Updated: 12/04/2013 02:24

Singapore primed to be international commercial law hub

Singapore primed to be international commercial law hub

Singapore will fly the flag as an international commercial law hub, if the recommendations made by two committees are implemented. 

Law Minister K Shanmugam told a news conference today the government welcomed the recommendations. 

The committee on the Singapore International Commercial Court or SICC, has recommended that it be set up as a division of the High Court. 

Law and Foreign Minister K Shanmugam says Singapore is an obvious choice for establishing an international court. 

"Fundamental factors that make Singapore successful as a legal jurisdiction are that our courts are highly regarded, we are neutral. So we are the only place in Asia that can be seen as completely neutral for people all over to come and hand over their disputes. Logistics is easy - flying in, flying out. Lots of foreign lawyers, lots of local lawyers. High quality of legal expertise available. The laws, the framework is friendly towards supporting party autonomy and letting people get on with the dispute resolution work as they wish." 

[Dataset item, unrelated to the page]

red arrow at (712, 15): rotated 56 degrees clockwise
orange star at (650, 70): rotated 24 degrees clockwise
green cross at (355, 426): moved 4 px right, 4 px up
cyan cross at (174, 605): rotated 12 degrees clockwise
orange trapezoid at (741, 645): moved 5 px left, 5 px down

The committee recommends the new court focus on disputes outside Singapore and cases that are usually not dealt with here 

A panel of SICC judges, including current Supreme Court judges, ad hoc Associate Judges and possibly, international jurists, could hear them. 

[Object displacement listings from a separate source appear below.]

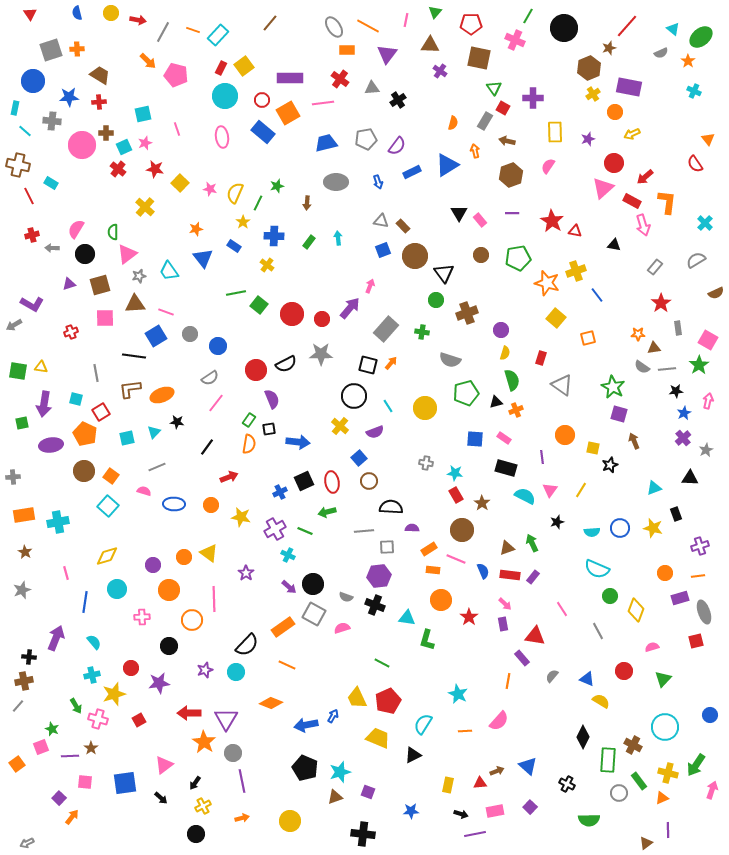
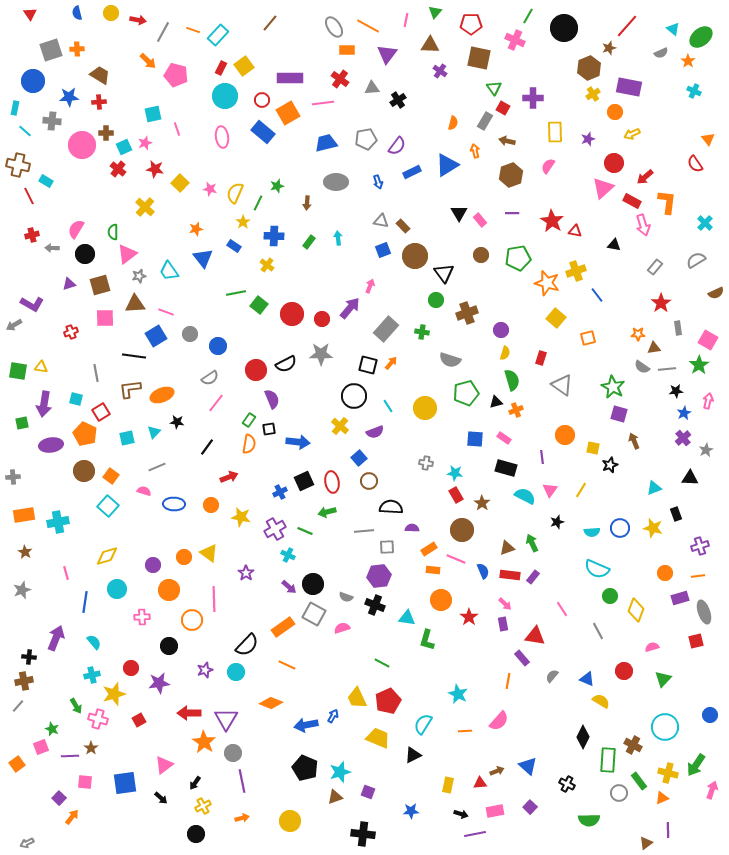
cyan square at (143, 114): moved 10 px right
cyan rectangle at (51, 183): moved 5 px left, 2 px up
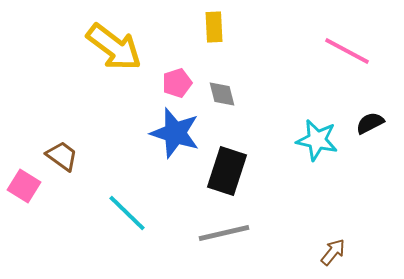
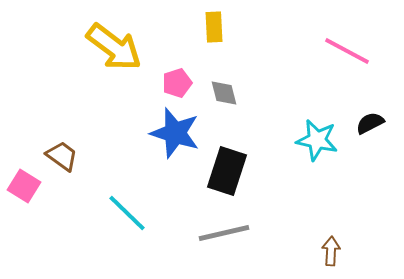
gray diamond: moved 2 px right, 1 px up
brown arrow: moved 2 px left, 1 px up; rotated 36 degrees counterclockwise
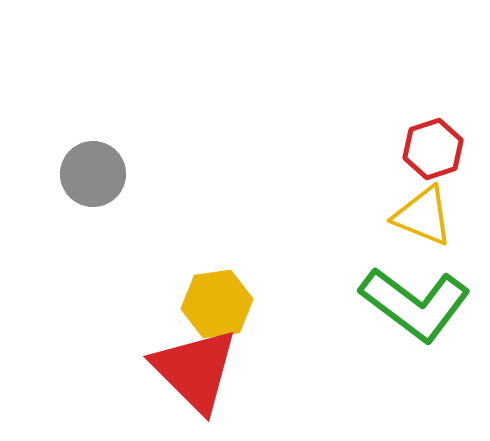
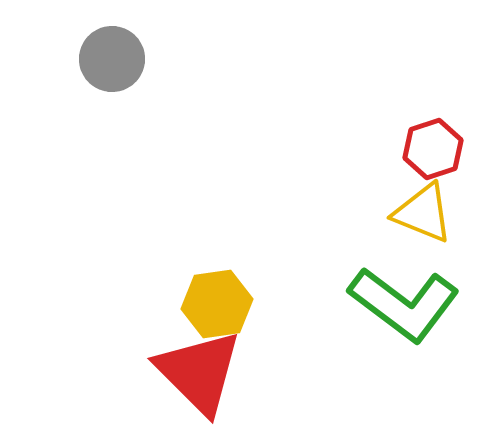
gray circle: moved 19 px right, 115 px up
yellow triangle: moved 3 px up
green L-shape: moved 11 px left
red triangle: moved 4 px right, 2 px down
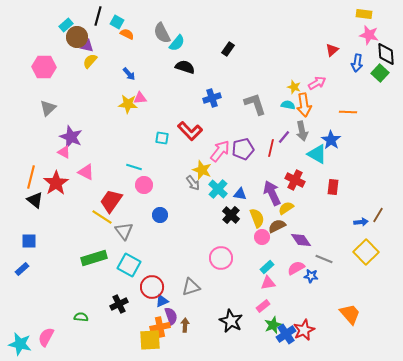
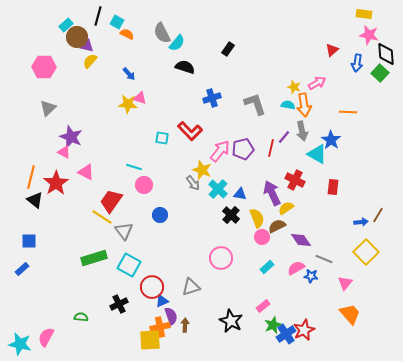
pink triangle at (140, 98): rotated 24 degrees clockwise
pink triangle at (268, 283): moved 77 px right; rotated 42 degrees counterclockwise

There could be three categories of cases. 

First, where parties agree to use the SICC after the dispute arises. 

Second, where parties have previously signed a contract giving the SICC jurisdiction over any possible disputes. 

And third, where the Chief Justice of Singapore transfers the case from the High Court to the SICC. 

Lawyer Sathinathan Karuppiah says that it's a good move, given the increase in cross-border transactions. 

"Most of the foreign disputes will be taken out from the High Court and be transferred to this specialised court. Parties may get a quick resolution. And even the mediation process connected to it will help parties go for alternate dispute resolution. That would save parties' cost and time." 

The other committee has recommended having a non-profit group, the Singapore International Mediation Institute, to set standards and provide accreditation for mediators. 

This, Mr Shanmugam says, will help extend the nation's lead as Asia's best legal centre. 

"We are looking at substantially beefing up resources to create a first class mediation centre. Mediation has a clear place between the dispute arising and going by the arbitration or actual litigation. It's less costly, it's more sensible. But you need good mediation centres, good mediation experts to bring the parties together and get them to see how the issues can be resolved."